Hello! I’m writing a program that is given N x N matrix (“mat”) and calculates N-2*R x N-2*R matrix (“res”) filled with element sums of (2R+1) x (2R+1) submatrices (from “mat”). My code is somewhat similar to convolution kernels (filters). Each thread in the 2D grid of 2D thread blocks should calculate K results (K elements of matrix “res”). Currently I have basic implementation, but I’m struggling to find out how to improve it (or at least rewrite) using shared memory. I tried to re-use shared memory code from this repo: https://github.com/rpgolshan/CUDA-image-processing/blob/master/convolution.cu, but it seems to be designed only for K=1.

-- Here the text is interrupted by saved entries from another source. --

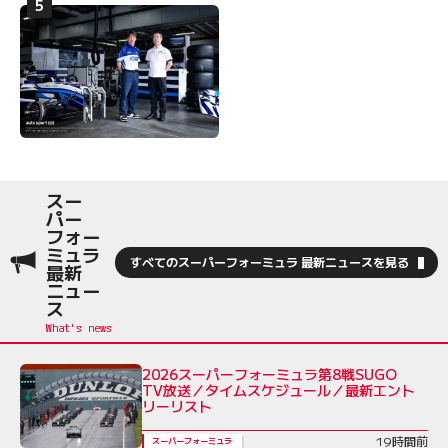
スー
パー
フォー
ミュラ
すべてのスーパーフォーミュラ 最新ニュースを見る
最新
ニュー
ス
2026スーパーフォーミュラ第8戦SUGO
TV放送／タイムスケジュール／最新エント
リーリスト
19時間前
スーパーフォーミュラ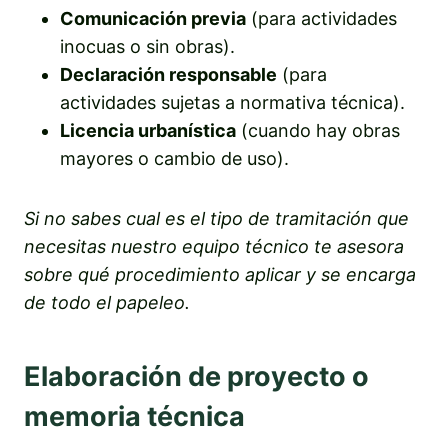
Comunicación previa
(para actividades
inocuas o sin obras).
Declaración responsable
(para
actividades sujetas a normativa técnica).
Licencia urbanística
(cuando hay obras
mayores o cambio de uso).
Si no sabes cual es el tipo de tramitación que
necesitas nuestro equipo técnico te asesora
sobre qué procedimiento aplicar y se encarga
de todo el papeleo.
Elaboración de proyecto o
memoria técnica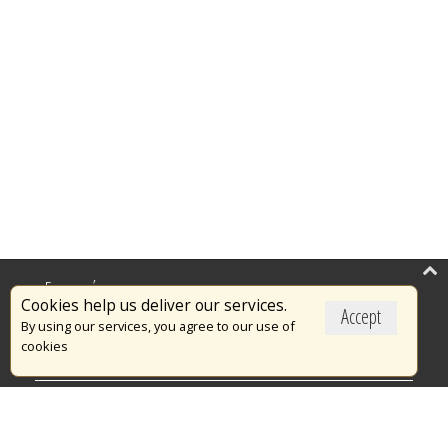
Επικαιρότητα
Cookies help us deliver our services.
Accept
Το Πυροσβεστικό Σώμα
By using our services, you agree to our use of
cookies
Πυρασφάλεια
Τράπεζα Ιδεών
Εθελοντισμός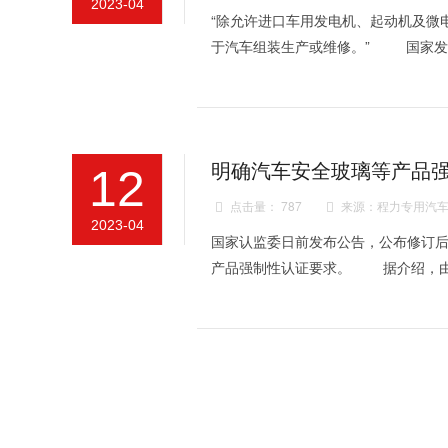
2023-04
“除允许进口车用发电机、起动机及微
于汽车组装生产或维修。” 国家发
明确汽车安全玻璃等产品
12
点击量： 787
来源：程力专用汽车


2023-04
国家认监委日前发布公告，公布修订后
产品强制性认证要求。 据介绍，由于原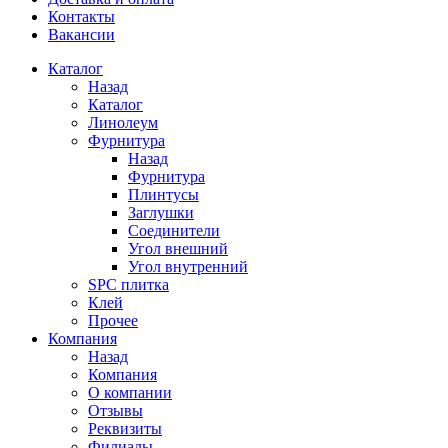
Контакты
Вакансии
Каталог
Назад
Каталог
Линолеум
Фурнитура
Назад
Фурнитура
Плинтусы
Заглушки
Соединители
Угол внешний
Угол внутренний
SPC плитка
Клей
Прочее
Компания
Назад
Компания
О компании
Отзывы
Реквизиты
Филиалы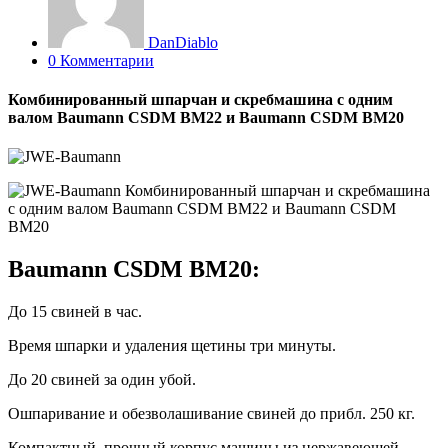
DanDiablo
0 Комментарии
Комбинированный шпарчан и скребмашина с одним
валом Baumann CSDM BM22 и Baumann CSDM BM20
Baumann CSDM BM20:
До 15 свиней в час.
Время шпарки и удаления щетины три минуты.
До 20 свиней за один убой.
Ошпаривание и обезволашивание свиней до прибл. 250 кг.
Компактный, прочный корпус машины из нержавеющей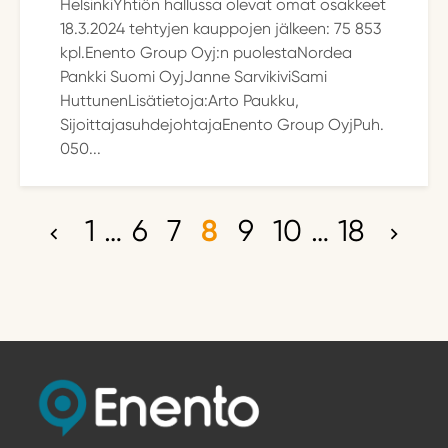
HelsinkiYhtiön hallussa olevat omat osakkeet
18.3.2024 tehtyjen kauppojen jälkeen: 75 853
kpl.Enento Group Oyj:n puolestaNordea
Pankki Suomi OyjJanne SarvikiviSami
HuttunenLisätietoja:Arto Paukku,
SijoittajasuhdejohtajaEnento Group OyjPuh.
050...
1
…
6
7
8
9
10
…
18
A
r
t
i
k
k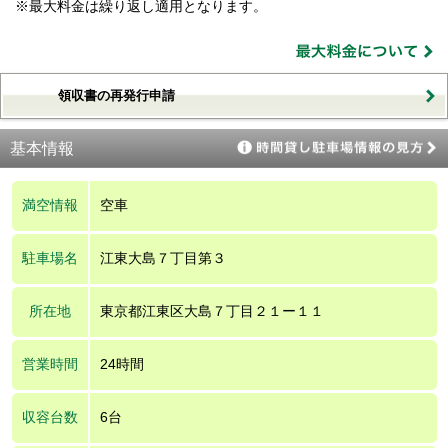
※最大料金は繰り返し適用となります。
領収書の再発行申請
基本情報
満空情報
空車
駐車場名
江東大島７丁目第３
所在地
東京都江東区大島７丁目２１ー１１
営業時間
24時間
収容台数
6台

Below I provide my current implementation that does not use shared memory yet.

```
// Calculate unique thread ID
__device__ int getThreadID_cacheonly(int BS, int GS) {
int threadsPerBlock = BS * BS;
int threadNumInBlock = threadIdx.x + BS * threadIdx.y;
int blockNumInGrid = blockIdx.x + GS * blockIdx.y;
int globalThreadNum = blockNumInGrid * threadsPerBlock + threadNumInBlock;
return globalThreadNum;
}
__global__ void sum_gpu_cacheonly_kernel(int* res, const int* mat, int N, int R, int K)
{
// Output array size (N_OUT x N_OUT)
int N_OUT = N - 2 * R;
int OUT_SIZE = SIZE(N_OUT);
// Block size (BS x BS) and grid size (GS x GS)
int BS = blockDim.x, GS = gridDim.x;
// Limit total number of threads (if k > 1)
int max_thread = ceil(OUT_SIZE / (float)K);
// Get unique thread (and output) index
int thread_index = getThreadID_cacheonly(BS, GS);
// Check if this thread should calculate results
bool should_calc = !(thread_index > max_thread);
if (!should_calc) {
return;
}
// Calculate k-th result for this thread
for (int k = 0; k < K; k++)
{
int sum = 0;
// k-th result index
int dest_loc = thread_index * K + k;
if (dest_loc >= OUT_SIZE) {
return;
}
// Source submatrix "center" position for k-th result
int src_i = (dest_loc / N_OUT) + R, src_j = (dest_loc % N_OUT) + R;
// Calculate sum of source submatrix elements (within "radius" R)
for (int i = -R; i <= R; i++)
{
int part_loc = (i + src_i) * N + src_j;
for (int j = -R; j <= R; j++)
{
sum += mat[part_loc+j];
}
}
// Write k-th result to output array
res[dest_loc] = sum;
}
```

I call the kernel as follows:

```
dim3 threads(BS, BS);
dim3 grid(ceil((float)N_OUT / threads.x), ceil((float)N_OUT / threads.y));
```

where BS is single 2D thread block size.